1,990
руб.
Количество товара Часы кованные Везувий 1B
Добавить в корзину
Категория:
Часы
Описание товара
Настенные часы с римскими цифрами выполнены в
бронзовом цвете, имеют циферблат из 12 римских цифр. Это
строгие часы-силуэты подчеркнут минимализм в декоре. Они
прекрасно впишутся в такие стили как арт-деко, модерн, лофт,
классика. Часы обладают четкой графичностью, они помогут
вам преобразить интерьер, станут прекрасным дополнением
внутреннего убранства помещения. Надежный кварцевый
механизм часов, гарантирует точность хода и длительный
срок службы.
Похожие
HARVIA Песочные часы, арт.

Exercise brief
The material above needs to be reproduced exactly as written.

Answer space
1,990
руб.
Количество товара Часы кованные Везувий 1B
Добавить в корзину
Категория:
Часы
Описание товара
Настенные часы с римскими цифрами выполнены в
бронзовом цвете, имеют циферблат из 12 римских цифр. Это
строгие часы-силуэты подчеркнут минимализм в декоре. Они
прекрасно впишутся в такие стили как арт-деко, модерн, лофт,
классика. Часы обладают четкой графичностью, они помогут
вам преобразить интерьер, станут прекрасным дополнением
внутреннего убранства помещения. Надежный кварцевый
механизм часов, гарантирует точность хода и длительный
срок службы.
Похожие
HARVIA Песочные часы, арт.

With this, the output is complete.